The switch from immediate deduction to the capitalization and amortization of R&E costs under Sec. 174 of the tax code is on Congress’ radar and could go away if the Biden Administration’s Build Back Better Act passes. A provision getting rid of the provision passed in the House version of the bill a few weeks ago and just needs to stay in any version the Senate passes to go away.
Should it not go away, though, company leadership would need to look at where their R&E work is being done. The point behind the change, which was also passed as part of TCJA, is to give companies an incentive to conduct their R&E in the U.S. Work that’s done domestically is amortized over a more favorable period, making it more attractive for companies to reshore that work.
“So, TCJA was trying to encourage the onshoring of research and experimentation,” he said.
But that reshoring isn’t cost-neutral, since moving that kind of work to U.S. facilities, with its different cost structures, would need to be modeled out to see if the costs stack up well against the more favorable tax treatment.

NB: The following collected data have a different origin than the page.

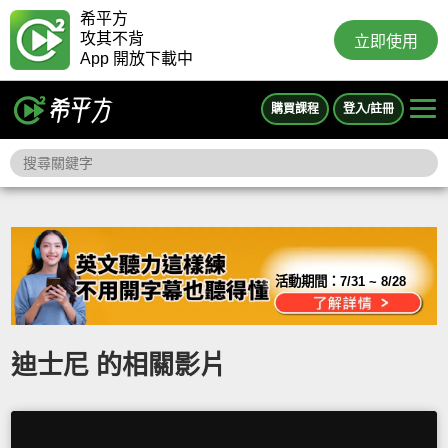
希平方
攻其不背
立即使用
App 開放下載中
購買課程
登入/註冊
活動期間：
7/31 ~ 8/28
迪士尼 的相關影片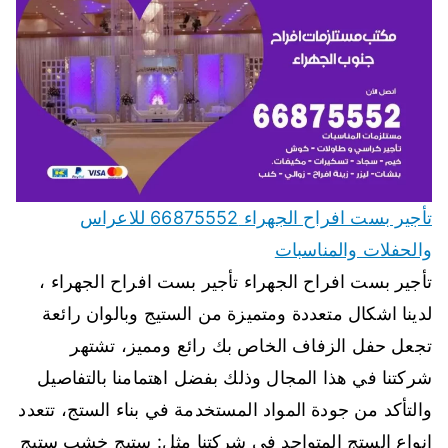
تأجير بست افراح الجهراء 66875552 للاعراس
والحفلات والمناسبات
تأجير بست افراح الجهراء تأجير بست افراح الجهراء ،
لدينا اشكال متعددة ومتميزة من الستيج وبالوان رائعة
تجعل حفل الزفاف الخاص بك رائع ومميز، تشتهر
شركتنا في هذا المجال وذلك بفضل اهتمامنا بالتفاصيل
والتأكد من جودة المواد المستخدمة في بناء الستج، تتعدد
انواع الستج المتواجد في شركتنا مثل: ستيج خشب ستيج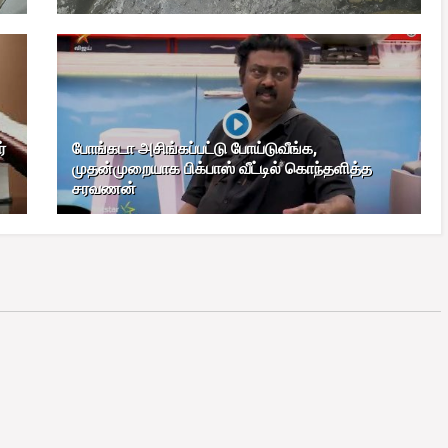
்
போங்கடா அசிங்கப்பட்டு போய்டுவீங்க,
முதன்முறையாக பிக்பாஸ் வீட்டில் கொந்தளித்த
சரவணன்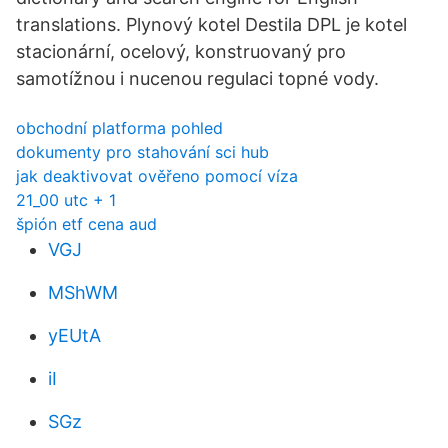
translations. Plynový kotel Destila DPL je kotel
stacionární, ocelový, konstruovaný pro
samotížnou i nucenou regulaci topné vody.
obchodní platforma pohled
dokumenty pro stahování sci hub
jak deaktivovat ověřeno pomocí víza
21_00 utc + 1
špión etf cena aud
VGJ
MShWM
yEUtA
iI
SGz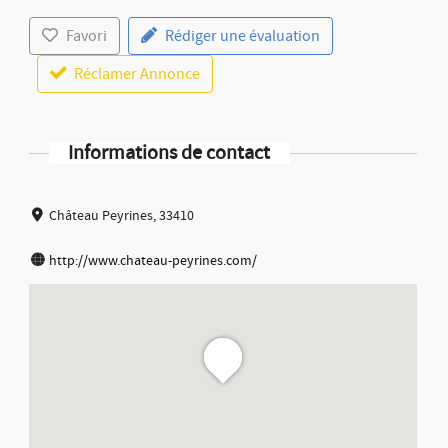
Favori
Rédiger une évaluation
Réclamer Annonce
Informations de contact
Château Peyrines, 33410
http://www.chateau-peyrines.com/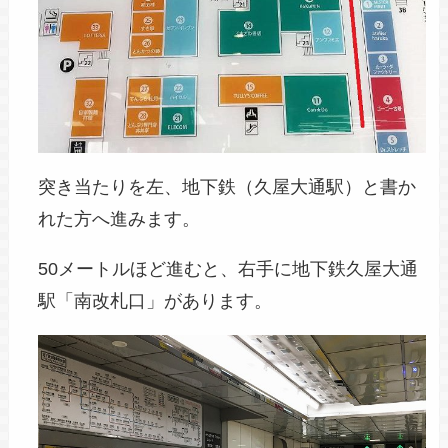
突き当たりを左、地下鉄（久屋大通駅）と書か
れた方へ進みます。
50メートルほど進むと、右手に地下鉄久屋大通
駅「南改札口」があります。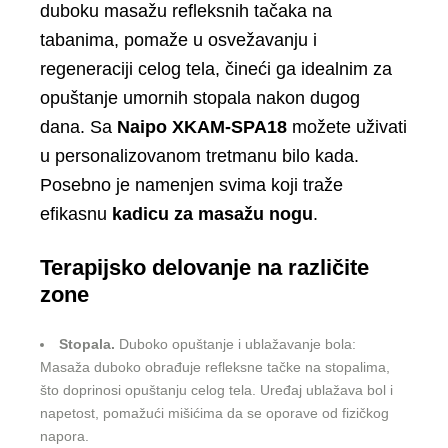
duboku masažu refleksnih tačaka na
tabanima, pomaže u osvežavanju i
regeneraciji celog tela, čineći ga idealnim za
opuštanje umornih stopala nakon dugog
dana. Sa
Naipo XKAM-SPA18
možete uživati
u personalizovanom tretmanu bilo kada.
Posebno je namenjen svima koji traže
efikasnu
kadicu za masažu nogu
.
Terapijsko delovanje na različite
zone
Stopala.
Duboko opuštanje i ublažavanje bola:
Masaža duboko obrađuje refleksne tačke na stopalima,
što doprinosi opuštanju celog tela. Uređaj ublažava bol i
napetost, pomažući mišićima da se oporave od fizičkog
napora.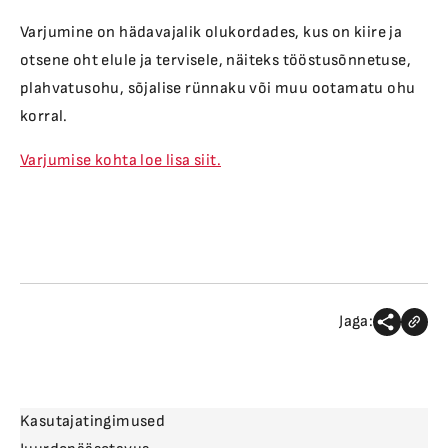
Varjumine on hädavajalik olukordades, kus on kiire ja
otsene oht elule ja tervisele, näiteks tööstusõnnetuse,
plahvatusohu, sõjalise rünnaku või muu ootamatu ohu
korral.
Varjumise kohta loe lisa siit.
Jaga:
Kasutajatingimused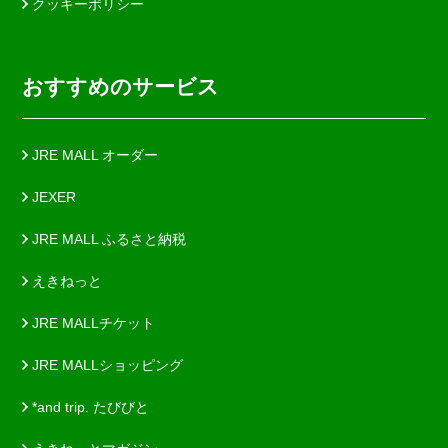
クッキーポリシー
おすすめのサービス
JRE MALL オーダー
JEXER
JRE MALL ふるさと納税
えきねっと
JRE MALLチケット
JRE MALLショッピング
*and trip. たびびと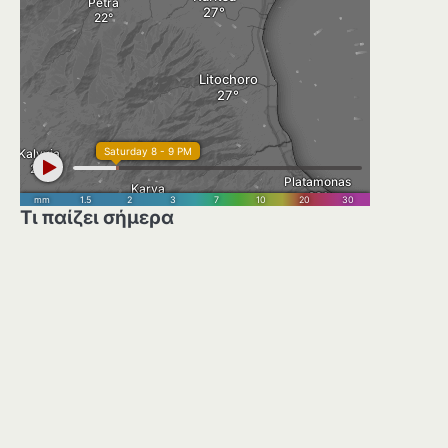
Τι παίζει σήμερα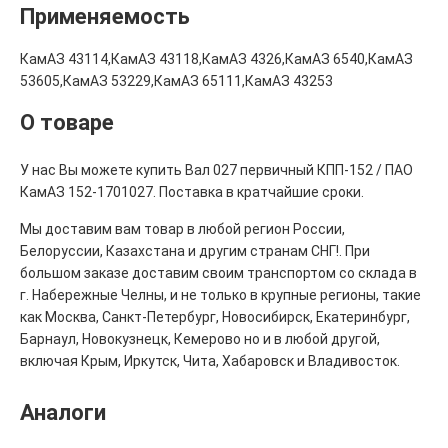
Применяемость
КамАЗ 43114,КамАЗ 43118,КамАЗ 4326,КамАЗ 6540,КамАЗ
53605,КамАЗ 53229,КамАЗ 65111,КамАЗ 43253
О товаре
У нас Вы можете купить Вал 027 первичный КПП-152 / ПАО
КамАЗ 152-1701027. Поставка в кратчайшие сроки.
Мы доставим вам товар в любой регион России,
Белоруссии, Казахстана и другим странам СНГ!. При
большом заказе доставим своим транспортом со склада в
г. Набережные Челны, и не только в крупные регионы, такие
как Москва, Санкт-Петербург, Новосибирск, Екатеринбург,
Барнаул, Новокузнецк, Кемерово но и в любой другой,
включая Крым, Иркутск, Чита, Хабаровск и Владивосток.
Аналоги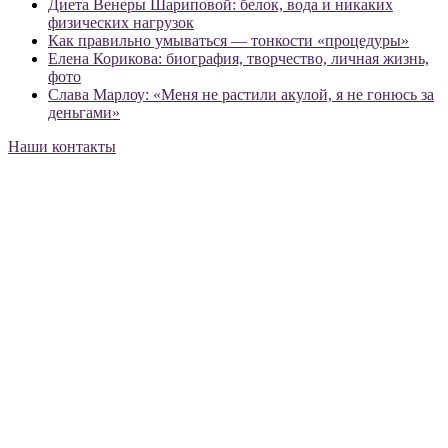
Диета Венеры Шариповой: белок, вода и никаких
физических нагрузок
Как правильно умываться — тонкости «процедуры»
Елена Корикова: биография, творчество, личная жизнь,
фото
Слава Марлоу: «Меня не растили акулой, я не гонюсь за
деньгами»
Наши контакты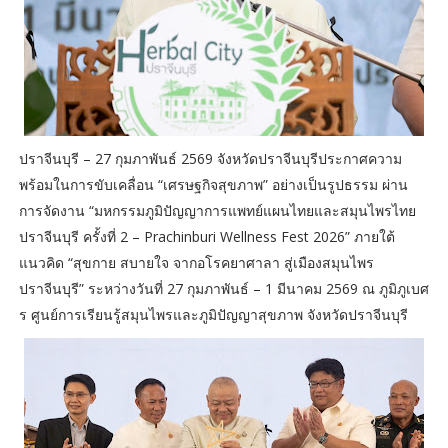
ปราจีนบุรี – 27 กุมภาพันธ์ 2569 จังหวัดปราจีนบุรีประกาศความ
พร้อมในการขับเคลื่อน “เศรษฐกิจสุขภาพ” อย่างเป็นรูปธรรม ผ่าน
การจัดงาน “มหกรรมภูมิปัญญาการแพทย์แผนไทยและสมุนไพรไทย
ปราจีนบุรี ครั้งที่ 2 – Prachinburi Wellness Fest 2026” ภายใต้
แนวคิด “สุขกาย สบายใจ จากอโรคยาศาลา สู่เมืองสมุนไพร
ปราจีนบุรี” ระหว่างวันที่ 27 กุมภาพันธ์ – 1 มีนาคม 2569 ณ ภูมิภูเบศ
ร ศูนย์การเรียนรู้สมุนไพรและภูมิปัญญาสุขภาพ จังหวัดปราจีนบุรี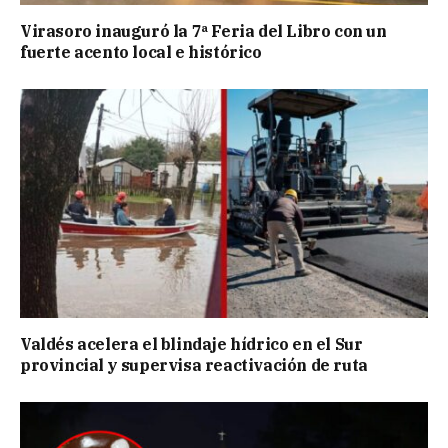
Virasoro inauguró la 7ª Feria del Libro con un
fuerte acento local e histórico
Valdés acelera el blindaje hídrico en el Sur
provincial y supervisa reactivación de ruta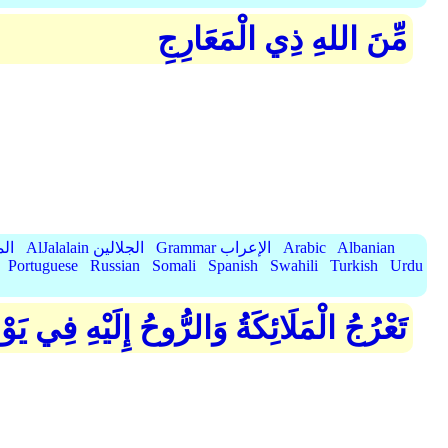
مِّنَ اللهِ ذِي الْمَعَارِجِ
Albanian
Arabic
Grammar الإعراب
AlJalalain الجلالين
yassar
Portuguese
Russian
Somali
Spanish
Swahili
Turkish
Urdu
تَعْرُجُ الْمَلَائِكَةُ وَالرُّوحُ إِلَيْهِ فِي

“Obviously [reshoring] brings added costs,” he said.
To get ahead of the change, accounting teams should modify their processes to track not just the money being spent on R&E but where it’s being spent geographically and also what’s being developed, because the provision includes changes to what qualifies as R&E.
“Under the new rules … you have to further subdivide expenses between geographic [considerations] as well as looking at things that were previously not treated as R&E,” he said. “So, for example, amounts paid in connection with development of software are now treated as R&E experimentation expenditures.”
Jacobs recommends finance leaders model out scenarios to determine, when it comes to software, whether it makes sense to develop applications in-house or buy something that already exists.
“If I create my own software, then I need to capitalize it and amortize it,” he said. “If I just buy the software, I get an immediate deduction. So, there’s a modeling exercise as far as the potential cost savings of making my own software vs. buying the software. But then, when figuring out that cost savings, you now need to factor in the tax cost, because you’ll get an immediate deduction if you buy it vs. making the software, [when] the cost will be amortized.”
Both the new 163(j) and the 174 changes should be on the radar screen of accounting teams when companies make their first-quarter estimated tax payment this year.
“If the law doesn’t change, they’re going to have to figure out the amount of the 174 deduction,” he said. “That means they’re going to have to capitalize and amortize. Just like for 163(j), they’re going to have to say, ‘Okay, my interest is limited based off of EBIT, not EBITDA.”